I'm not particular fond of that idea (but can offer no alternative) because then "click here to test a role" becomes a) "submit a patch to add filtertags", wait for merge, wait for Puppet, "click" or b) DIY with "Other Classes" and "Hiera Config".

Like @Joe, I find the notion that Django takes 10 s to "render" 500 rows hard to believe. @bd808, do you have some idea if this is normal or what could be suboptimal?

Andrew added a comment.Feb 2 2017, 2:36 PM

@scfc part of why I'm conflicted about this issue is that wmf Ops keep asserting that no one would ever use this gui to discover roles that they don't already know about from reading the code. If they're right then option b) is just fine, but of course my original goal was to minimize the need for code-digging.

Regarding the slow render times... I encourage you to make yourself an account on labtestwikitech and then see if you agree that rendering is faster on labtesthorizon.

Change 335869 had a related patch set uploaded (by Andrew Bogott):
Add a bunch of filtertags to puppet class comments

https://gerrit.wikimedia.org/r/335869

Change 335869 merged by Andrew Bogott:
Add a bunch of filtertags to puppet class comments

https://gerrit.wikimedia.org/r/335869

Change 335593 merged by Andrew Bogott:
Horizon: Only display puppet roles that have filtertags in the puppet comments.

https://gerrit.wikimedia.org/r/335593

scfc added a comment.Feb 17 2017, 4:11 PM

AFAIUI, https://horizon.wikimedia.org/ has been updated to Mitaka which shows all roles, regardless of filtertags. Clicking on a Puppet tab now takes about 4 s for me compared to about 10 s prior. A 60 % decrease in load time is pretty remarkable, thanks, @Andrew.

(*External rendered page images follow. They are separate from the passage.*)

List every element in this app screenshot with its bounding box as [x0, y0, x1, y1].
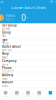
staticText: Tier group [2, 24, 17, 27]
button[interactable]: Search [11, 88, 22, 100]
staticText: Phone [2, 66, 12, 70]
staticText: 9:41 [0, 0, 5, 4]
staticText: Account [2, 80, 13, 84]
button[interactable]: Home [0, 88, 11, 100]
staticText: Alerts [37, 95, 41, 97]
staticText: Home [4, 95, 8, 97]
staticText: Orders [25, 95, 31, 97]
staticText: Main [2, 77, 8, 80]
staticText: Customer Account Details [10, 6, 46, 10]
staticText: Shop [2, 52, 9, 56]
staticText: J [0, 15, 1, 20]
staticText: Company [2, 59, 16, 63]
staticText: Tier 2 [6, 18, 14, 21]
staticText: pts [26, 17, 28, 18]
staticText: Main [2, 56, 8, 59]
button[interactable]: Me [45, 88, 56, 100]
staticText: Balance [6, 14, 16, 17]
button[interactable]: Back [0, 4, 2, 12]
staticText: Acme [2, 63, 9, 66]
staticText: Group [2, 31, 11, 34]
staticText: ‹ [0, 4, 1, 12]
staticText: Retail [2, 27, 10, 31]
staticText: Not set [2, 48, 12, 52]
staticText: Address [2, 73, 13, 77]
button[interactable]: Alerts [34, 88, 45, 100]
staticText: 555019 [2, 70, 14, 73]
staticText: Basic [2, 84, 8, 88]
staticText: Me [49, 95, 51, 97]
staticText: Shop [2, 41, 9, 45]
button[interactable]: Orders [22, 88, 34, 100]
staticText: Outlet school [2, 45, 21, 48]
staticText: Type [2, 38, 8, 41]
staticText: ıll ⌃ ▮ [50, 0, 56, 4]
staticText: Std [2, 34, 6, 38]
staticText: 0 [21, 12, 26, 23]
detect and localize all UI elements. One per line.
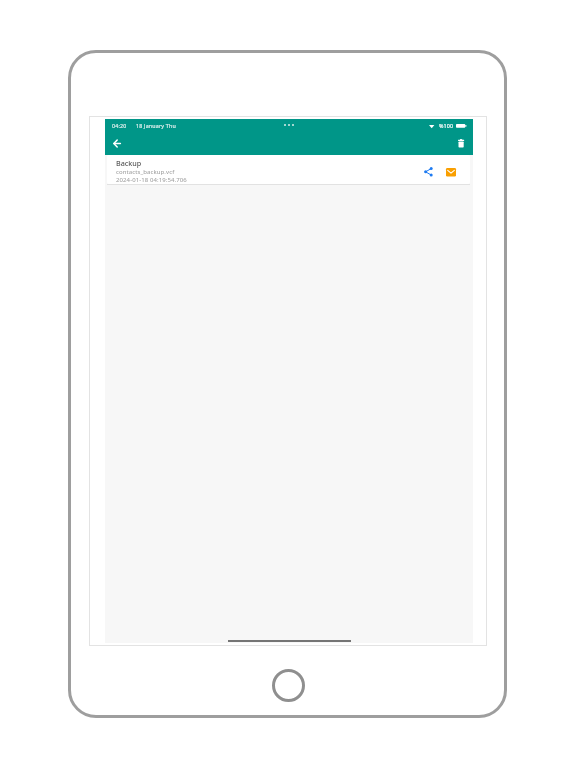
staticText: %100 bbox=[439, 122, 454, 129]
button[interactable] bbox=[272, 669, 305, 702]
staticText: 2024-01-18 04:19:54.706 bbox=[116, 176, 187, 184]
staticText: 18 January Thu bbox=[136, 122, 176, 129]
button[interactable]: Backup bbox=[107, 155, 470, 184]
staticText: 04:20 bbox=[112, 122, 127, 129]
staticText: contacts_backup.vcf bbox=[116, 168, 175, 176]
staticText: Backup bbox=[116, 158, 142, 168]
button[interactable] bbox=[454, 136, 468, 150]
button[interactable] bbox=[446, 168, 456, 176]
button[interactable] bbox=[109, 135, 125, 151]
button[interactable] bbox=[424, 167, 433, 176]
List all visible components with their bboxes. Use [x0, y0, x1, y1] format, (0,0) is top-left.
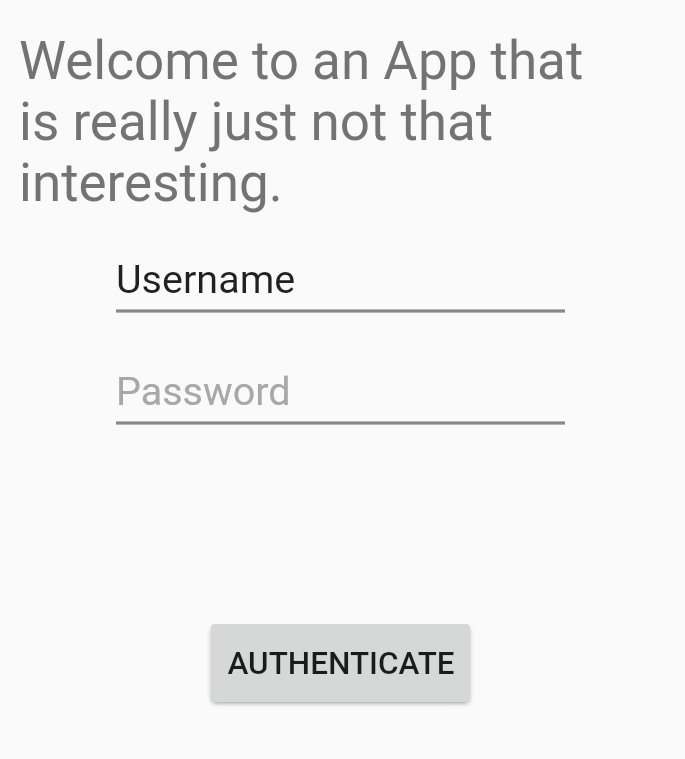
staticText: AUTHENTICATE	[227, 645, 455, 682]
staticText: Welcome to an App that is really just no…	[19, 30, 619, 214]
staticText: Username	[116, 256, 296, 302]
button[interactable]: Password	[116, 368, 565, 424]
button[interactable]: AUTHENTICATE	[211, 624, 470, 702]
button[interactable]: Username	[116, 256, 565, 312]
staticText: Password	[116, 368, 291, 414]
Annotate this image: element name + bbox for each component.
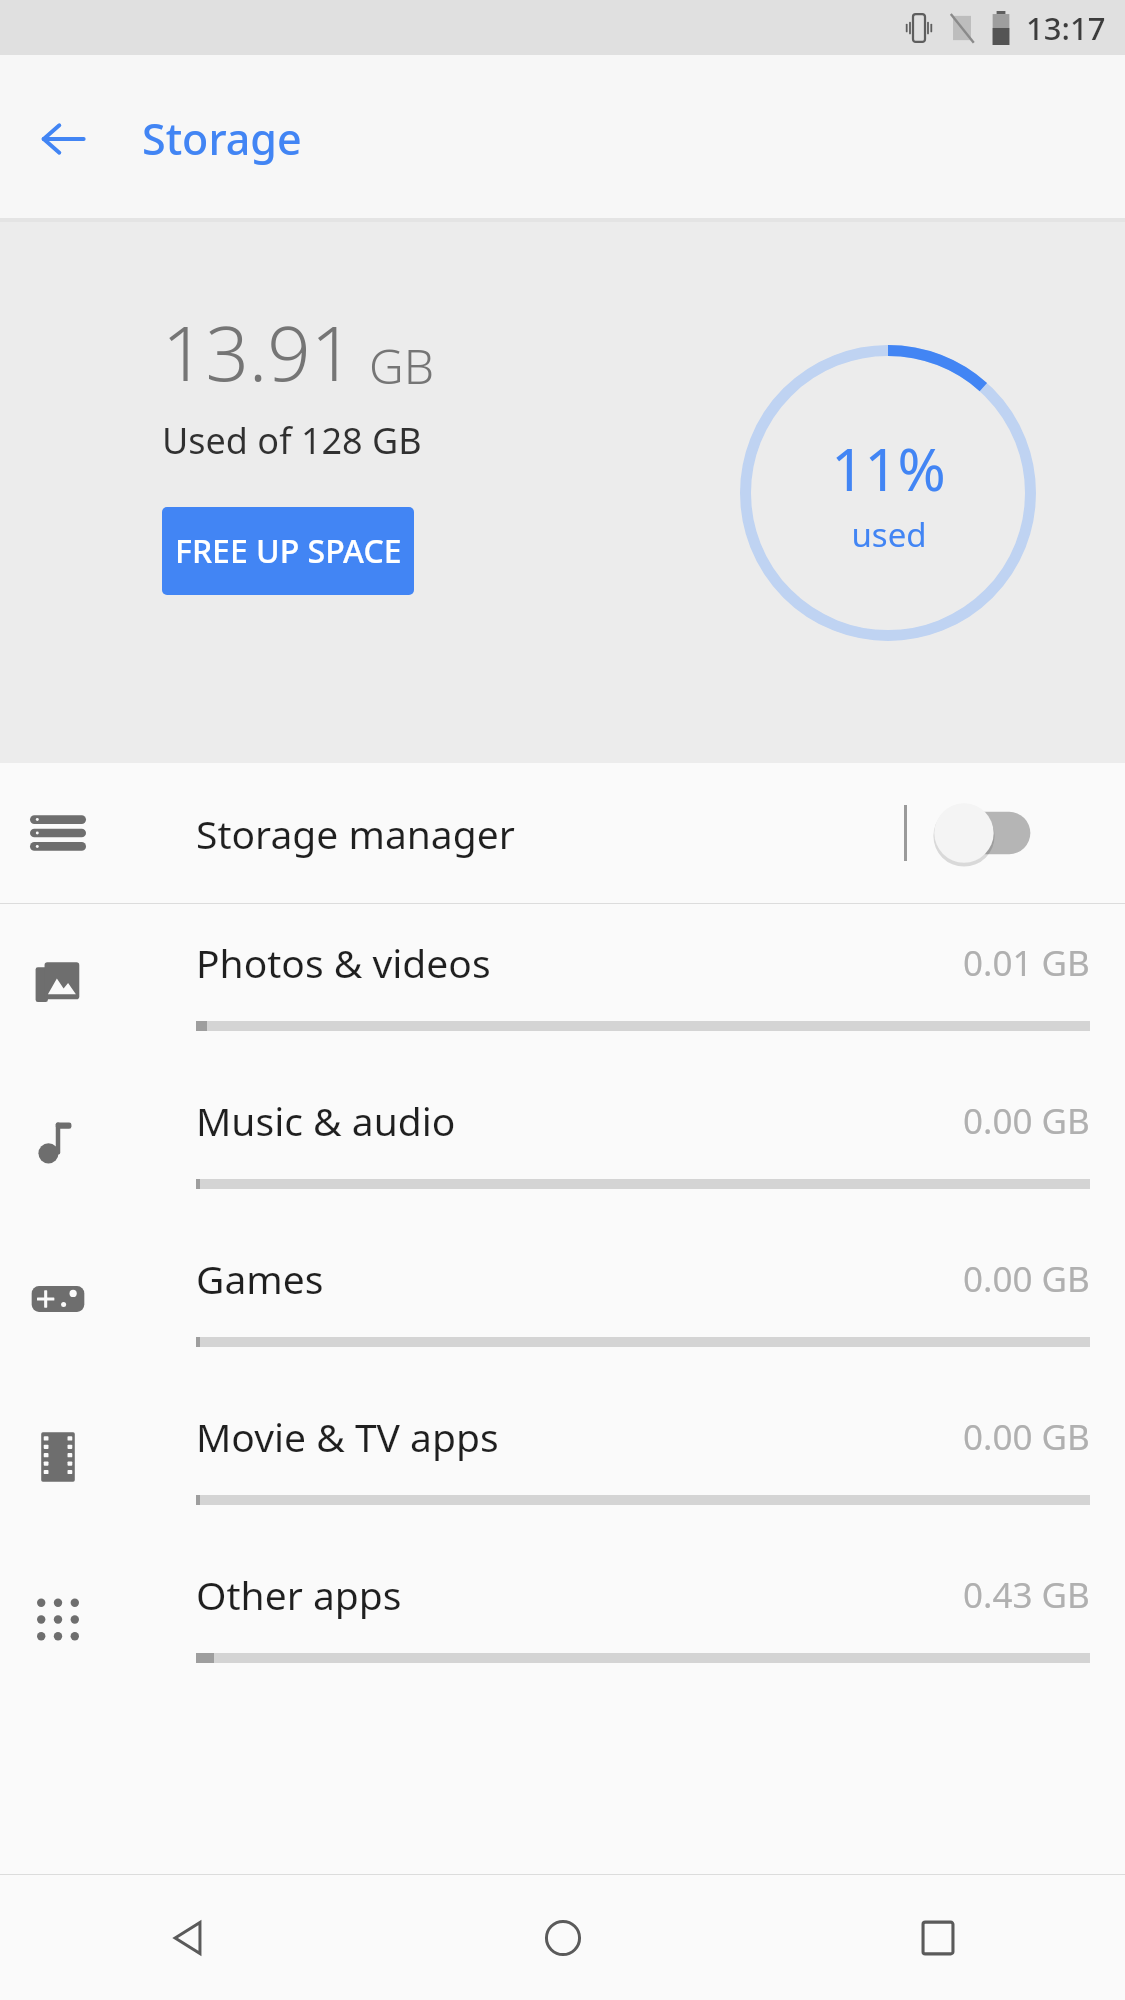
staticText: used — [851, 512, 927, 557]
button[interactable]: Storage manager — [0, 763, 1125, 903]
staticText: 13.91 — [162, 300, 355, 404]
staticText: 13:17 — [1026, 7, 1106, 49]
button[interactable]: Games — [0, 1220, 1125, 1378]
staticText: Storage — [142, 109, 302, 168]
staticText: Movie & TV apps — [196, 1410, 499, 1463]
button[interactable]: Photos & videos — [0, 904, 1125, 1062]
staticText: 11% — [831, 429, 946, 508]
button[interactable]: Recents — [750, 1875, 1125, 2000]
staticText: 0.00 GB — [963, 1413, 1090, 1461]
staticText: Storage manager — [196, 807, 515, 860]
button[interactable]: Music & audio — [0, 1062, 1125, 1220]
staticText: Music & audio — [196, 1094, 456, 1147]
staticText: FREE UP SPACE — [175, 529, 402, 573]
staticText: 0.00 GB — [963, 1255, 1090, 1303]
staticText: Photos & videos — [196, 936, 491, 989]
staticText: 0.00 GB — [963, 1097, 1090, 1145]
button[interactable] — [925, 788, 1055, 878]
button[interactable]: Back — [22, 98, 104, 180]
button[interactable]: Back — [0, 1875, 375, 2000]
button[interactable]: FREE UP SPACE — [162, 507, 414, 595]
button[interactable]: Movie & TV apps — [0, 1378, 1125, 1536]
button[interactable]: Other apps — [0, 1536, 1125, 1694]
staticText: Games — [196, 1252, 324, 1305]
staticText: 0.01 GB — [963, 939, 1090, 987]
staticText: Other apps — [196, 1568, 402, 1621]
button[interactable]: Home — [375, 1875, 750, 2000]
staticText: GB — [369, 333, 435, 398]
staticText: 0.43 GB — [963, 1571, 1090, 1619]
staticText: Used of 128 GB — [162, 416, 422, 465]
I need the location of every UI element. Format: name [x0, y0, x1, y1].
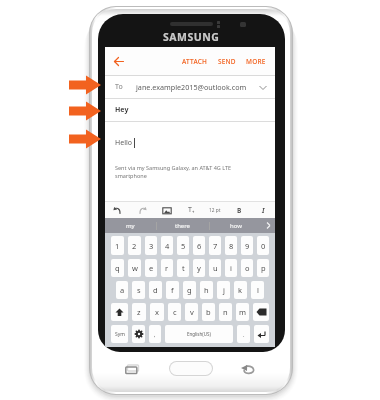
- staticText: T₊: [188, 205, 195, 215]
- button[interactable]: my: [105, 218, 156, 233]
- button[interactable]: 1: [111, 236, 124, 255]
- button[interactable]: Format: [155, 202, 179, 218]
- staticText: jane.example2015@outlook.com: [136, 82, 247, 92]
- button[interactable]: p: [257, 259, 269, 277]
- staticText: l: [257, 285, 259, 295]
- staticText: k: [238, 285, 243, 295]
- button[interactable]: 9: [241, 236, 253, 255]
- button[interactable]: u: [209, 259, 221, 277]
- staticText: Sent via my Samsung Galaxy, an AT&T 4G L…: [115, 164, 232, 180]
- staticText: v: [190, 307, 194, 317]
- button[interactable]: 2: [128, 236, 141, 255]
- button[interactable]: b: [202, 303, 215, 321]
- button[interactable]: Hey: [105, 99, 275, 121]
- button[interactable]: [254, 325, 269, 343]
- button[interactable]: g: [183, 281, 196, 299]
- button[interactable]: Home: [169, 361, 213, 376]
- button[interactable]: 5: [177, 236, 189, 255]
- button[interactable]: Recents: [123, 362, 141, 376]
- button[interactable]: r: [161, 259, 173, 277]
- staticText: n: [223, 307, 228, 317]
- staticText: t: [182, 263, 185, 273]
- button[interactable]: c: [168, 303, 181, 321]
- button[interactable]: ATTACH: [177, 47, 213, 75]
- button[interactable]: x: [150, 303, 164, 321]
- button[interactable]: h: [200, 281, 213, 299]
- button[interactable]: .: [237, 325, 250, 343]
- button[interactable]: z: [132, 303, 146, 321]
- button[interactable]: Format: [179, 202, 203, 218]
- staticText: 12 pt: [209, 207, 221, 214]
- button[interactable]: k: [234, 281, 247, 299]
- staticText: 7: [213, 241, 218, 251]
- button[interactable]: w: [128, 259, 141, 277]
- staticText: r: [165, 263, 169, 273]
- staticText: 1: [115, 241, 120, 251]
- staticText: c: [173, 307, 177, 317]
- button[interactable]: there: [157, 218, 209, 233]
- button[interactable]: 4: [161, 236, 173, 255]
- staticText: p: [261, 263, 266, 273]
- button[interactable]: q: [111, 259, 124, 277]
- staticText: my: [126, 222, 135, 230]
- button[interactable]: Format: [251, 202, 275, 218]
- button[interactable]: a: [116, 281, 128, 299]
- button[interactable]: y: [193, 259, 205, 277]
- button[interactable]: English(US): [165, 325, 233, 343]
- button[interactable]: v: [185, 303, 198, 321]
- button[interactable]: Back: [237, 362, 259, 376]
- staticText: 3: [149, 241, 154, 251]
- button[interactable]: e: [145, 259, 157, 277]
- button[interactable]: l: [251, 281, 264, 299]
- button[interactable]: Hello: [105, 122, 275, 163]
- button[interactable]: o: [241, 259, 253, 277]
- button[interactable]: Sym: [111, 325, 128, 343]
- button[interactable]: [132, 325, 145, 343]
- staticText: g: [187, 285, 192, 295]
- staticText: English(US): [187, 331, 211, 337]
- staticText: Hey: [115, 105, 129, 115]
- button[interactable]: s: [132, 281, 145, 299]
- staticText: a: [120, 285, 125, 295]
- button[interactable]: Format: [203, 202, 227, 218]
- button[interactable]: d: [149, 281, 162, 299]
- staticText: 6: [197, 241, 202, 251]
- button[interactable]: 7: [209, 236, 221, 255]
- button[interactable]: Back: [105, 47, 131, 75]
- button[interactable]: j: [217, 281, 230, 299]
- staticText: u: [213, 263, 218, 273]
- button[interactable]: Format: [105, 202, 130, 218]
- staticText: B: [237, 206, 242, 215]
- button[interactable]: 0: [257, 236, 269, 255]
- button[interactable]: More suggestions: [262, 218, 275, 233]
- button[interactable]: MORE: [241, 47, 271, 75]
- staticText: e: [149, 263, 154, 273]
- staticText: d: [153, 285, 158, 295]
- staticText: SEND: [218, 57, 236, 66]
- button[interactable]: SEND: [213, 47, 241, 75]
- button[interactable]: i: [225, 259, 237, 277]
- staticText: Sym: [115, 331, 125, 338]
- staticText: how: [230, 222, 242, 230]
- button[interactable]: [111, 303, 128, 321]
- button[interactable]: 8: [225, 236, 237, 255]
- button[interactable]: how: [210, 218, 262, 233]
- staticText: j: [223, 285, 225, 295]
- staticText: there: [175, 222, 191, 230]
- button[interactable]: To: [105, 76, 275, 98]
- button[interactable]: Format: [227, 202, 251, 218]
- staticText: w: [132, 263, 138, 273]
- button[interactable]: t: [177, 259, 189, 277]
- button[interactable]: [253, 303, 269, 321]
- button[interactable]: 3: [145, 236, 157, 255]
- button[interactable]: 6: [193, 236, 205, 255]
- button[interactable]: ,: [149, 325, 161, 343]
- button[interactable]: Format: [130, 202, 155, 218]
- staticText: z: [137, 307, 141, 317]
- button[interactable]: m: [236, 303, 249, 321]
- button[interactable]: f: [166, 281, 179, 299]
- staticText: .: [243, 331, 245, 338]
- staticText: y: [197, 263, 201, 273]
- button[interactable]: n: [219, 303, 232, 321]
- staticText: s: [137, 285, 141, 295]
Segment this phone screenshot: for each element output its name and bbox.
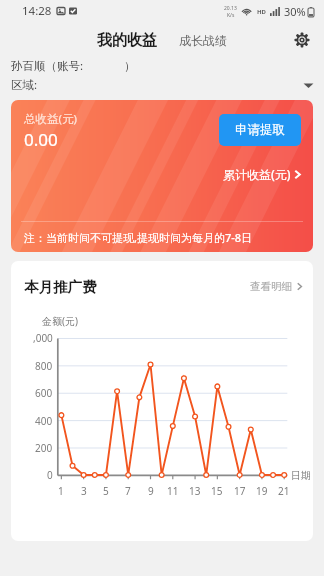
staticText: 30% [284, 4, 306, 19]
staticText: 注：当前时间不可提现,提现时间为每月的7-8日 [24, 230, 253, 245]
staticText: 日期 [291, 469, 311, 482]
staticText: 800 [35, 359, 53, 373]
staticText: ,000 [33, 331, 53, 345]
staticText: 0 [47, 468, 53, 482]
button[interactable]: 申请提取 [219, 114, 301, 146]
staticText: 孙百顺（账号: [11, 58, 84, 74]
staticText: 1 [58, 484, 64, 498]
staticText: 我的收益 [97, 31, 157, 50]
staticText: K/s [227, 12, 235, 19]
staticText: 总收益(元) [24, 111, 77, 127]
staticText: 400 [35, 414, 53, 428]
staticText: 19 [256, 484, 268, 498]
staticText: 13 [189, 484, 201, 498]
button[interactable]: 成长战绩 [175, 30, 231, 51]
button[interactable]: 总收益(元) [11, 100, 313, 252]
staticText: 200 [35, 441, 53, 455]
button[interactable]: Settings [288, 26, 316, 54]
staticText: 20.13 [224, 5, 237, 12]
staticText: 17 [234, 484, 246, 498]
staticText: 累计收益(元) [223, 166, 291, 182]
staticText: HD [257, 8, 266, 16]
staticText: 11 [167, 484, 179, 498]
staticText: 7 [125, 484, 131, 498]
staticText: 查看明细 [250, 280, 292, 293]
staticText: ） [124, 59, 136, 73]
button[interactable]: 区域: [11, 77, 314, 93]
staticText: 14:28 [22, 3, 52, 19]
staticText: 21 [278, 484, 290, 498]
staticText: 申请提取 [235, 122, 285, 138]
staticText: 成长战绩 [179, 33, 227, 48]
staticText: 金额(元) [42, 314, 78, 328]
button[interactable]: 累计收益(元) [217, 164, 313, 184]
button[interactable]: 查看明细 [244, 276, 313, 297]
staticText: 本月推广费 [24, 278, 97, 296]
button[interactable]: 我的收益 [93, 28, 161, 53]
staticText: 0.00 [24, 128, 58, 151]
staticText: 600 [35, 386, 53, 400]
staticText: 5 [103, 484, 109, 498]
staticText: 3 [81, 484, 87, 498]
staticText: 15 [211, 484, 223, 498]
staticText: 9 [148, 484, 154, 498]
staticText: 区域: [11, 77, 38, 93]
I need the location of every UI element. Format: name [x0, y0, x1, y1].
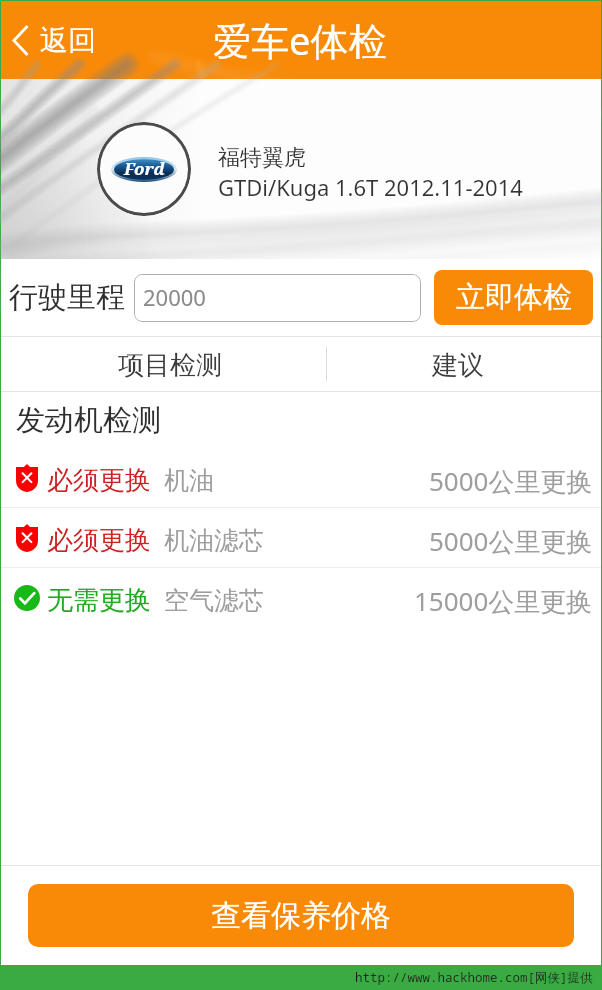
staticText: 空气滤芯 — [164, 585, 264, 616]
staticText: 5000公里更换 — [429, 463, 593, 499]
button[interactable]: 项目检测 — [1, 337, 326, 391]
button[interactable]: 必须更换 — [1, 448, 601, 507]
button[interactable]: 无需更换 — [1, 568, 601, 627]
button[interactable]: 查看保养价格 — [28, 884, 574, 947]
staticText: 20000 — [143, 282, 206, 312]
button[interactable]: 20000 — [134, 274, 421, 322]
staticText: 建议 — [432, 349, 484, 382]
staticText: http://www.hackhome.com[网侠]提供 — [355, 969, 593, 986]
staticText: 必须更换 — [47, 524, 151, 557]
staticText: 机油 — [164, 465, 214, 496]
other: 返回 — [13, 25, 28, 56]
staticText: 福特翼虎 — [218, 144, 306, 172]
button[interactable]: 建议 — [326, 337, 601, 391]
staticText: 发动机检测 — [16, 402, 161, 439]
button[interactable]: 必须更换 — [1, 508, 601, 567]
staticText: 查看保养价格 — [211, 897, 391, 935]
staticText: 行驶里程 — [9, 279, 125, 316]
staticText: GTDi/Kuga 1.6T 2012.11-2014 — [218, 172, 523, 202]
staticText: 返回 — [40, 23, 96, 58]
button[interactable]: 返回 — [1, 13, 114, 68]
staticText: 项目检测 — [118, 349, 222, 382]
staticText: 爱车e体检 — [213, 14, 387, 66]
staticText: 机油滤芯 — [164, 525, 264, 556]
button[interactable]: 立即体检 — [434, 270, 593, 325]
staticText: 无需更换 — [47, 584, 151, 617]
staticText: 必须更换 — [47, 464, 151, 497]
staticText: 立即体检 — [456, 279, 572, 316]
staticText: 15000公里更换 — [414, 583, 593, 619]
staticText: 5000公里更换 — [429, 523, 593, 559]
staticText: Ford — [124, 157, 165, 180]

On the page https://horizon.wikimedia.org/project/prefixpuppet/ (for the project "tools"), clicking on for example the "tab" "tools-redis" still takes 25 s. As this data is also used on the instance pages, could it be that this prefix handling needs an index or something like that?

Using th material skin still takes along time to load this tab. So some how the performance improvements weren't done for that skin.

Volans added a comment.Jun 5 2017, 2:04 PM

To add some data here, I'm getting very slow responses when opening an instance page, like https://horizon.wikimedia.org/project/instances/edbb1ea0-6e77-4159-8e6f-29886fad5dfa/, it takes around 15 seconds the first time, and then is quicker for a while, I guess until some of the results are cached. Then, to open the Puppet Configuration tab it takes another 4~5 seconds. See the timings below with the details for the instance GET:

elukey added a subscriber: elukey.Jan 11 2018, 10:20 AM
Gehel awarded a token.Apr 5 2018, 3:53 PM

Change 479755 had a related patch set uploaded (by Andrew Bogott; owner: Andrew Bogott):
[openstack/horizon/wmf-puppet-dashboard@master] puppet_config: cache hiera and roles that we get from external APIs

https://gerrit.wikimedia.org/r/479755

Change 479755 merged by Andrew Bogott:
[openstack/horizon/wmf-puppet-dashboard@master] puppet_config: cache hiera and roles that we get from external APIs

https://gerrit.wikimedia.org/r/479755

Change 479759 had a related patch set uploaded (by Andrew Bogott; owner: Andrew Bogott):
[openstack/horizon/wmf-puppet-dashboard@ocata] puppet_config: cache hiera and roles that we get from external APIs

https://gerrit.wikimedia.org/r/479759

Change 479759 merged by Andrew Bogott:
[openstack/horizon/wmf-puppet-dashboard@ocata] puppet_config: cache hiera and roles that we get from external APIs

https://gerrit.wikimedia.org/r/479759

Change 479761 had a related patch set uploaded (by Andrew Bogott; owner: Andrew Bogott):
[openstack/horizon/deploy@ocata] Update wmf-puppet-dashboard submodule

https://gerrit.wikimedia.org/r/479761

Change 479761 merged by Andrew Bogott:
[openstack/horizon/deploy@ocata] Update wmf-puppet-dashboard submodule

https://gerrit.wikimedia.org/r/479761

Bstorm added a subscriber: Bstorm.Mar 21 2019, 5:14 PM
ema added a subscriber: ema.Aug 7 2019, 1:16 PM

Horizon really is unbearably slow, to the point of being almost unusable.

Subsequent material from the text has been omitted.